Les « voyous d’extrême droite » qui ne déploient que de la « pure violence » et vont « regretter d’avoir pris part » aux émeutes ou d’avoir attisé la haine raciale et anti-musulmans en ligne. C’est ainsi que le premier ministre britannique, Keir Starmer, a qualifié celles et surtout ceux qui, début août, de Southport à Bristol en passant par Belfast, ont jeté des briques sur la police, des mosquées ou même tenté d’embraser des hébergements d’urgence de migrants. Le travailliste a refusé d’esquisser des explications à ces explosions de colère, écartant tout ce qui pouvait ressembler à un début de justification de la violence. Elles ont été attisées par des groupuscules et des activistes d’extrême droite, qui ont propagé la fausse information selon laquelle le meurtre de trois fillettes à Southport (nord-est de l’Angleterre) avait été commis par un migrant de confession musulmane.
La réponse du dirigeant aux émeutes a, jusqu’à présent, été exclusivement judiciaire : les arrestations ont été massives (plus d’un millier), la justice prompte et particulièrement sévère : des centaines de personnes sont déjà passées devant un juge, dont une majorité a été condamnée à des peines de prison. M. Starmer a choisi la même stratégie de la dissuasion que lors des émeutes de 2011 à Londres, quand il était directeur des poursuites judiciaires publiques.
Les violences ont pourtant éclaté dans des villes parmi les plus pauvres du pays comme Hartlepool, Middlesbrough, Rotherham, dans le nord de l’Angleterre, où les populations expriment un manque de confiance dans les partis de gouvernement après des décennies de dégradation de leur niveau de vie. Ces localités comptent par ailleurs davantage d’hébergements d’urgence de migrants que la riche Angleterre du Sud, car les loyers y sont moins élevés.

« Un acquis »
Pourtant, la ligne de Keir Starmer a fait consensus et ni la gauche ni la droite ne questionnent le modèle multiculturel national ou l’assimilation des Britanniques musulmans aux valeurs nationales. Certes, Nigel Farage, le chef de file du parti populiste Reform UK, a qualifié des heurts à Leeds de « politique du sous-continent [indien] ». Mais seule l’extrême droite extraparlementaire, en particulier sa principale figure, Tommy Robinson, tient le multiculturalisme et l’islam pour responsables de tous les maux d’une classe populaire blanche au fort sentiment de déclassement.
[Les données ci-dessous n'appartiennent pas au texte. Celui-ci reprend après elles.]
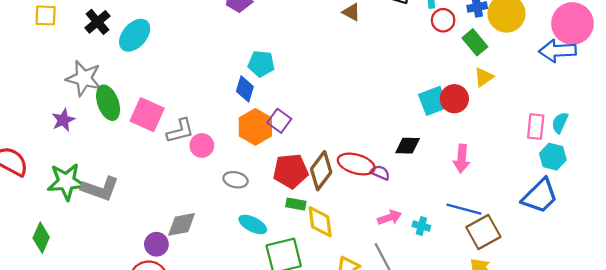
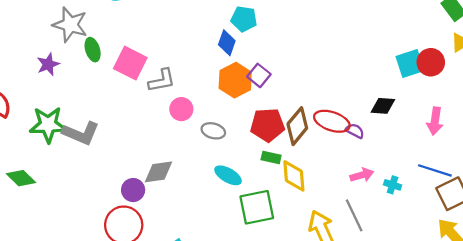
green ellipse: (108, 103) -> (93, 50), size x0.7
pink circle: (202, 145) -> (181, 109), moved
green diamond: (41, 238) -> (21, 178), turned -72

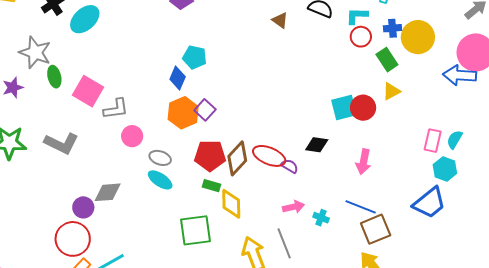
gray L-shape: (81, 133) -> (61, 143), moved
cyan ellipse: (228, 175) -> (160, 180), moved

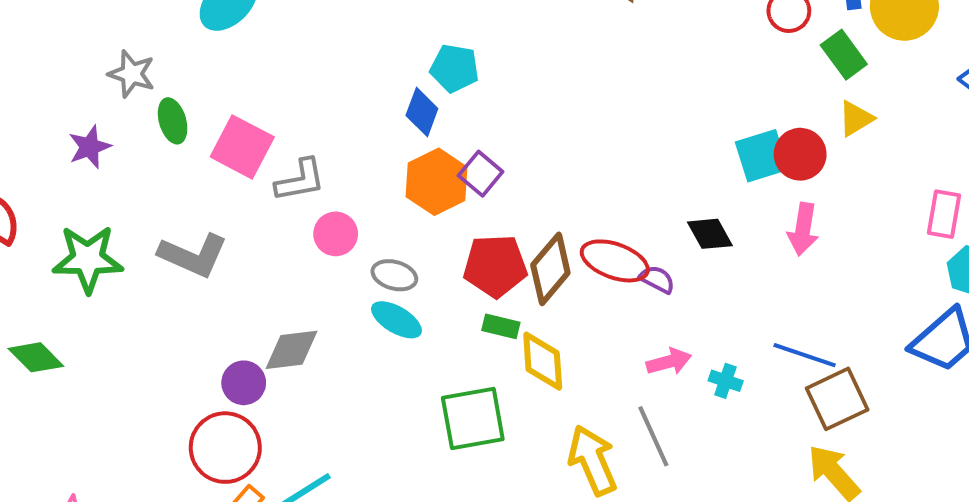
gray star: (35, 52) -> (132, 74), size x0.7
black diamond: (317, 145) -> (710, 234), turned 55
pink arrow: (364, 162) -> (803, 229), moved

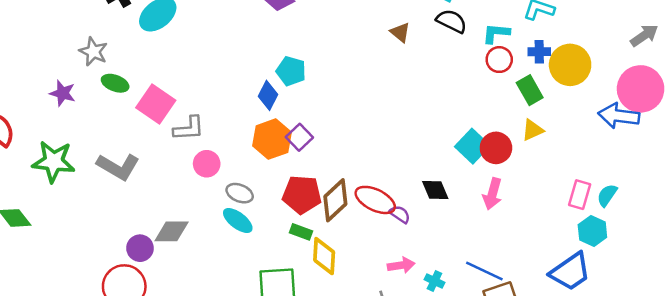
green ellipse: (173, 121) -> (115, 83), turned -60
purple star: (90, 147) -> (63, 93), turned 30
cyan square: (762, 156) -> (472, 146), turned -36

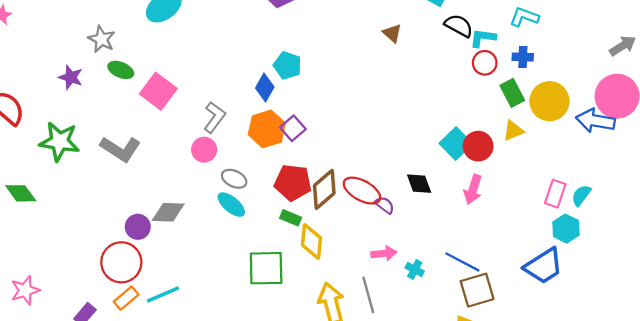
black semicircle: (452, 21) -> (459, 26), moved
yellow circle: (570, 65) -> (549, 101), moved
gray L-shape: (189, 128) -> (214, 117), moved, turned -52

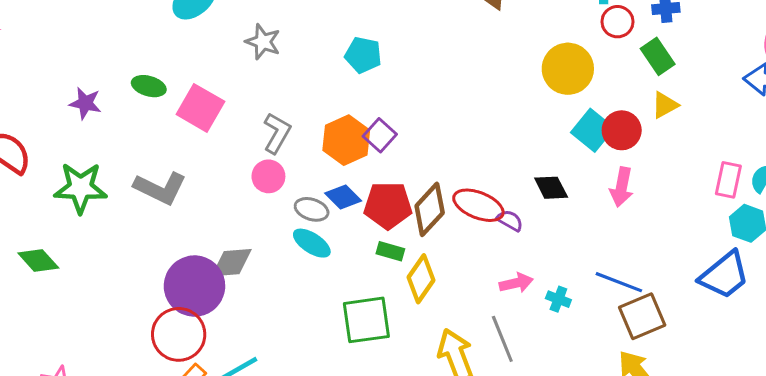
gray star: (102, 39) -> (263, 42), moved
blue diamond: (265, 88) -> (343, 197), moved, turned -68
yellow circle: (549, 101) -> (568, 69), moved
purple circle: (138, 227) -> (194, 286), size x1.8
yellow diamond: (311, 242) -> (421, 279), turned 36

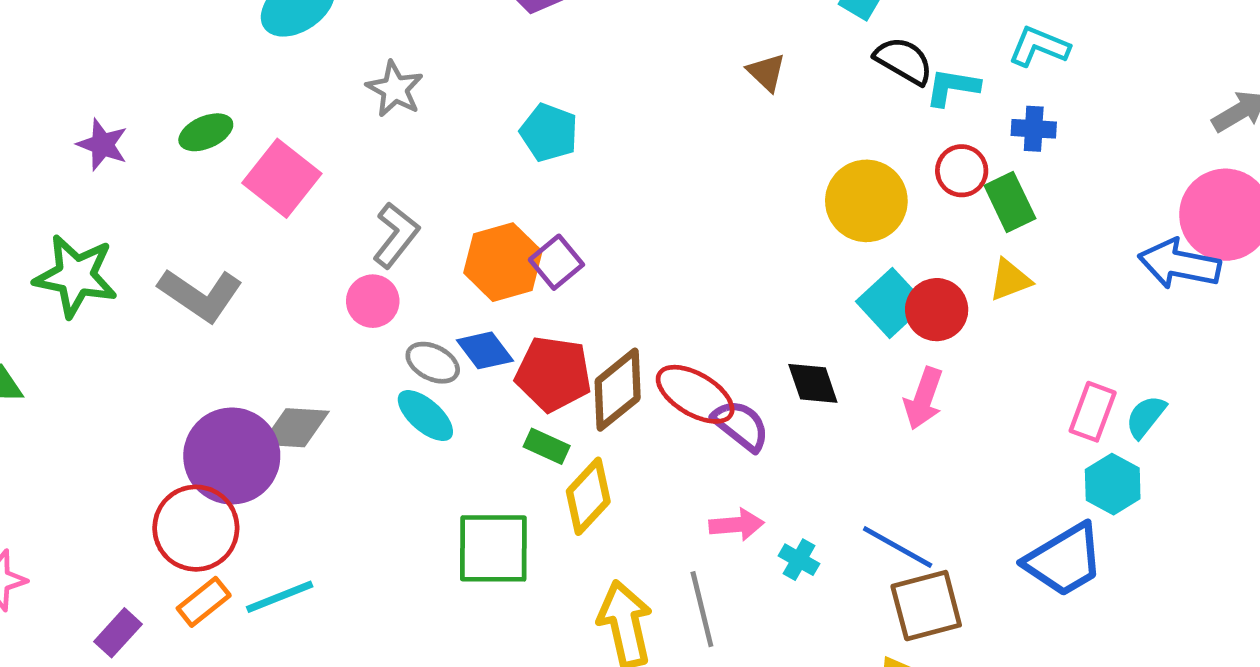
red circle: (617, 22) -> (962, 171), moved
green ellipse: (149, 86) -> (206, 132), turned -48
purple semicircle: (510, 220) -> (741, 425), size x1.4

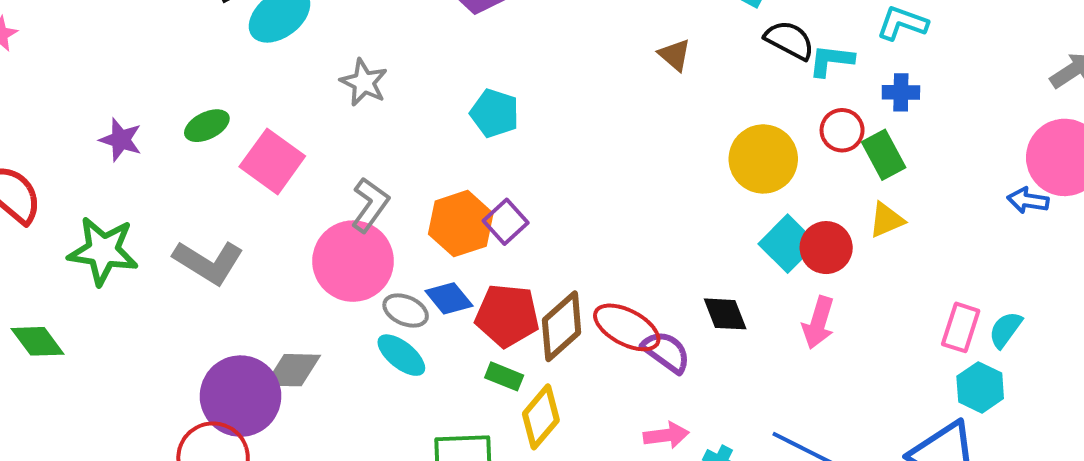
blue arrow: (1179, 264) -> (1028, 200), size x0.6
pink circle: (373, 301) -> (353, 261), size x1.8

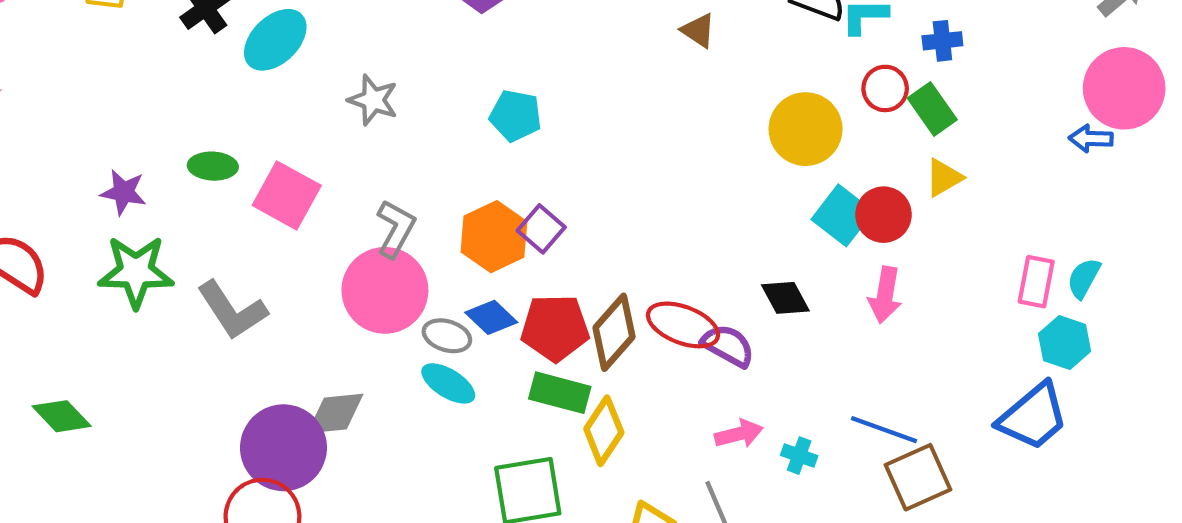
green ellipse: (207, 126) -> (213, 166), turned 36
green star: (103, 251) -> (136, 272), moved
gray L-shape: (208, 262) -> (232, 310), turned 32
green rectangle: (504, 376) -> (560, 393), size x1.5

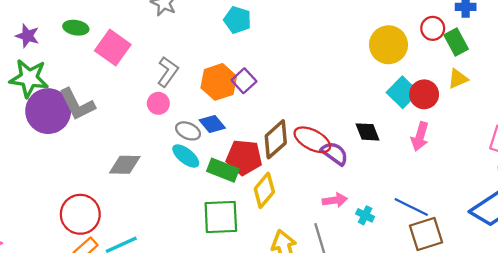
pink circle: (385, 290) -> (158, 103), size x0.5
red pentagon: (555, 328) -> (244, 157), moved
green rectangle: (560, 393) -> (223, 170), moved
purple circle: (283, 448) -> (48, 111), moved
« Le fait que la société britannique soit multiethnique est considéré comme un acquis. Les gens ne le questionnent pas, ils en sont même fiers, c’est ce que montrent nos sondages. Seules 7 % des personnes interrogées [dans un sondage réalisé le 9 août] pendant les émeutes disaient leur honte de vivre dans un pays multiethnique, contre 48 % qui se disaient fières, et 45 % qui étaient sans opinion », souligne Luke Tryl, directeur du cercle de réflexion More in Common UK. Au début des années 2010, David Cameron, alors premier ministre [2010-2016], avait évoqué les« échecs » du multiculturalisme. Le dirigeant travailliste Tony Blair [1997-2007], après les attentats dans le métro londonien en 2005, insistait, lui aussi, sur la nécessité, pour toute la population du pays, de partager les « valeurs britanniques » ou occidentales.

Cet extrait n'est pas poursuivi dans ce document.